I knew and Eleanore knew that our town was doing just fine. And most of us here did. But the governor had now painted a half-empty Murdoch Inn in some of the townspeople's minds, and it would take a lot to make that vision disappear.

Wait a minute. What hotel was the mayor going to build?

“What hotel?” I yelled.

Red creeped across the top of Bill Castlereagh's head. He looked at the ground nervously, and then out at the Mississippi River. I imagined that he wanted to go jump in it right about now. It was obvious that he wasn't prepared to talk about it.

“Tell them about your plans, Bill,” Hope Danvers said.

“Well,” he stammered. “As some of you know, I've bought the house that once belonged to Catherine Finch. It is my plan to turn it into a grand hotel.”

It was also clear that Hope Danvers hadn't known that Bill was going to renovate a building already there. She seemed shocked by the news. Or maybe it was by the mention of Catherine Finch. Or maybe it was the mention of the house where her cousin had disappeared sixty-two years ago. Yeah, that could be it.

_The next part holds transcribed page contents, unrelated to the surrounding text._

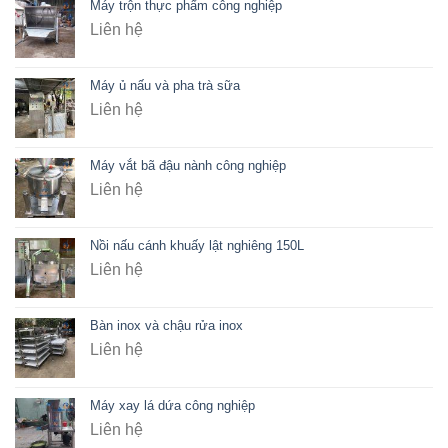
Máy trộn thực phẩm công nghiệp
Liên hệ
Máy ủ nấu và pha trà sữa
Liên hệ
Máy vắt bã đậu nành công nghiệp
Liên hệ
Nồi nấu cánh khuấy lật nghiêng 150L
Liên hệ
Bàn inox và chậu rửa inox
Liên hệ
Máy xay lá dứa công nghiệp
Liên hệ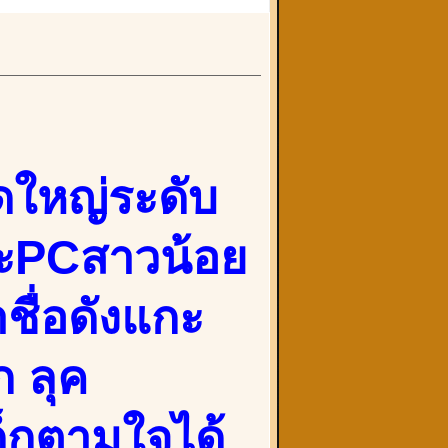
ดใหญ่ระดับ
และPCสาวน้อย
ชื่อดังแกะ
ก ลุค
ด็กตามใจได้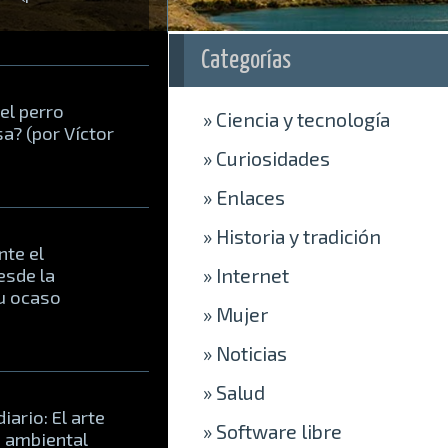
Categorías
 el perro
»
Ciencia y tecnología
a? (por Víctor
»
Curiosidades
»
Enlaces
»
Historia y tradición
nte el
»
Internet
esde la
u ocaso
»
Mujer
»
Noticias
»
Salud
iario: El arte
»
Software libre
o ambiental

The crowd murmured and mumbled. The Finch house would make a perfect hotel. It was large, it had more rooms than any other building within fifty miles, and it was beautiful. As of right now, we couldn't fill it, though. So the mayor was counting on the riverboat to fill up his new hotel.

I knew all along he had a personal stake in all this. I just knew it.

“Speaking of Catherine Finch,” a reporter said, “Governor Danvers, what do you make of the authorities' finding the body of your cousin sixty-something years later?”

“I…I think it is a wonderful thing that his whereabouts all these years are now known. All of this can now be put to rest. I only wish my Aunt Catherine were alive to see it,” she said. Good recovery. Or was it? Certainly she had to have known that the subject of Byron would come up today. She was standing in the very spot where he was found. She had to have known it.

In fact, I'd say she had been banking on it. This way she could play the bereaved cousin and cast off any doubts of her involvement that the public may have had. But the first part of the day didn't seem to have gone the way she and the mayor had intended.

Neither would the second part, if I could help it. The subject had been broached; I couldn't let the ball drop.

I walked through the crowd, leaving the sheriff and the gang to wonder behind me. I walked up to a cameraman and tapped him on the shoulder. I pointed to his badge, which he wore around his neck. “Can I borrow that for a minute?” I asked.

“No,” he said, appalled. “You think I'm crazy?”

“I guarantee you great footage,” I said. “If you let me use your press badge, I promise you a show you won't regret.”

He just stared at me.

“Think about it: only you and one other station are going to have footage that the whole state will want,” I said, pointing to the only other cameraman in the crowd. “If you'll just let me borrow that badge. Please?”

He looked around, unsure of what to do. His anchorwoman had her back to us, a few rows up. “I'm not going to do anything bad. It will all be within journalistic rights. Scout's honor,” I said and held up three fingers. I had never been a scout, so I don't know if I was supposed to hold up two or three fingers. Evidently, he had never been a scout either.

“All right,” he said and took it off and handed it to me. “But it better be good.”